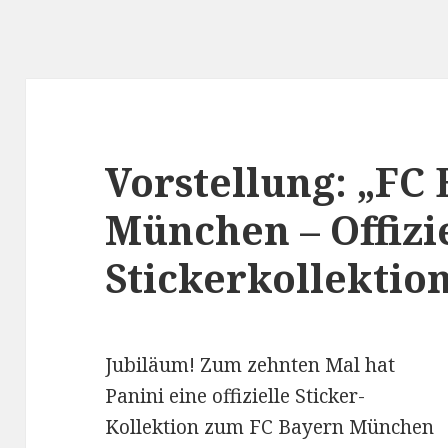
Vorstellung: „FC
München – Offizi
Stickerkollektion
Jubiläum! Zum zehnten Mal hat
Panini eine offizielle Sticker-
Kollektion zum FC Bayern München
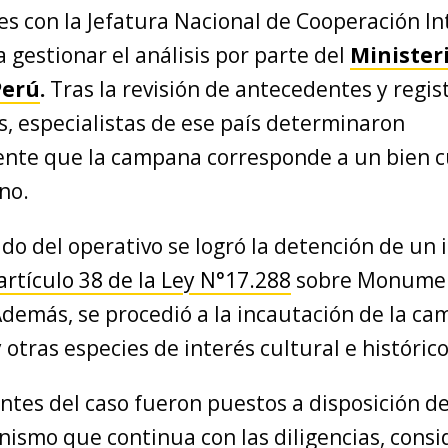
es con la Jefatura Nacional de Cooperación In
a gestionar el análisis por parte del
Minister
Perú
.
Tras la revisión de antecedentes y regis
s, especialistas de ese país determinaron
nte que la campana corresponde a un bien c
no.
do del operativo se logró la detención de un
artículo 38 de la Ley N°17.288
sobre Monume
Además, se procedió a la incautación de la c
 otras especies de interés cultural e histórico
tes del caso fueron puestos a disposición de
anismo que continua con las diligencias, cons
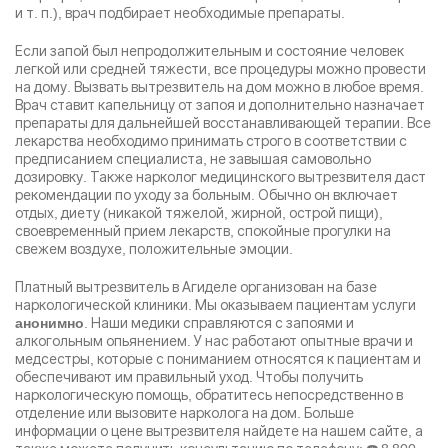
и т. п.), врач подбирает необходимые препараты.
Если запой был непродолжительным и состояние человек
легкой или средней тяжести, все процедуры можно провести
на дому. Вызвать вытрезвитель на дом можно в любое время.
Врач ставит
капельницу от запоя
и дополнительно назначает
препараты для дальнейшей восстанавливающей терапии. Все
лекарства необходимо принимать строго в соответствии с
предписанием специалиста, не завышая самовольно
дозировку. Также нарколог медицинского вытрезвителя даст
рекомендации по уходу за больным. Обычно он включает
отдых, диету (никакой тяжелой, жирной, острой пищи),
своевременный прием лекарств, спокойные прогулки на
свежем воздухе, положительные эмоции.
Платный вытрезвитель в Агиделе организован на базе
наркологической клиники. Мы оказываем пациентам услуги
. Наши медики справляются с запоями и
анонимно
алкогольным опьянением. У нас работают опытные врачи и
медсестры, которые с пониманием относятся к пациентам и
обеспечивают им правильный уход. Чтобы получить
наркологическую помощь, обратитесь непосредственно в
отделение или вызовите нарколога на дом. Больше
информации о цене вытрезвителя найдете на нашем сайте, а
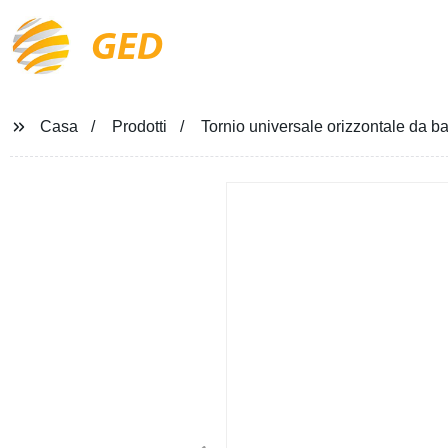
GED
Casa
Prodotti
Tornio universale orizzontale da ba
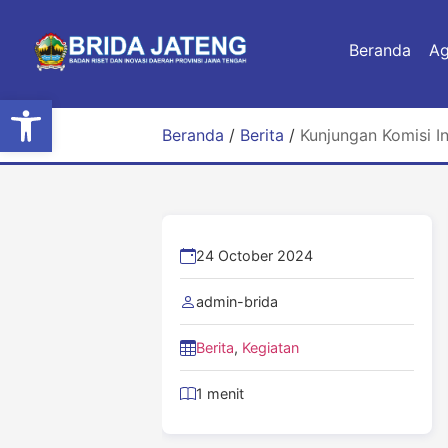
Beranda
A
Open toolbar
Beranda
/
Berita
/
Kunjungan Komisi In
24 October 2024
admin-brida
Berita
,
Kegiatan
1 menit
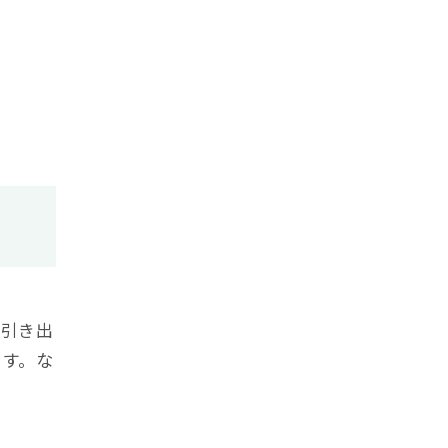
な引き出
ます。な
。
- - - - - - -
How to complete this task: A verbatim copy of the records is needed, with all images omitted.

Answer space:
Vorstellung: „FC
München – Offizi
Stickerkollektion
Jubiläum! Zum zehnten Mal hat
Panini eine offizielle Sticker-
Kollektion zum FC Bayern München
es con la Jefatura Nacional de Cooperación In
a gestionar el análisis por parte del
Minister
Perú
.
Tras la revisión de antecedentes y regis
s, especialistas de ese país determinaron
nte que la campana corresponde a un bien c
no.
do del operativo se logró la detención de un
artículo 38 de la Ley N°17.288
sobre Monume
Además, se procedió a la incautación de la c
 otras especies de interés cultural e histórico
tes del caso fueron puestos a disposición de
anismo que continua con las diligencias, cons
и т. п.), врач подбирает необходимые препараты.
Если запой был непродолжительным и состояние человек
легкой или средней тяжести, все процедуры можно провести
на дому. Вызвать вытрезвитель на дом можно в любое время.
Врач ставит
капельницу от запоя
и дополнительно назначает
препараты для дальнейшей восстанавливающей терапии. Все
лекарства необходимо принимать строго в соответствии с
предписанием специалиста, не завышая самовольно
дозировку. Также нарколог медицинского вытрезвителя даст
рекомендации по уходу за больным. Обычно он включает
отдых, диету (никакой тяжелой, жирной, острой пищи),
своевременный прием лекарств, спокойные прогулки на
свежем воздухе, положительные эмоции.
Платный вытрезвитель в Агиделе организован на базе
наркологической клиники. Мы оказываем пациентам услуги
. Наши медики справляются с запоями и
анонимно
алкогольным опьянением. У нас работают опытные врачи и
медсестры, которые с пониманием относятся к пациентам и
обеспечивают им правильный уход. Чтобы получить
наркологическую помощь, обратитесь непосредственно в
отделение или вызовите нарколога на дом. Больше
информации о цене вытрезвителя найдете на нашем сайте, а
GED
Casa
Prodotti
Tornio universale orizzontale da ba
Beranda
A
Open toolbar
Beranda
/
Berita
/
Kunjungan Komisi In
24 October 2024
admin-brida
Berita
,
Kegiatan
1 menit
な引き出
ます。な
。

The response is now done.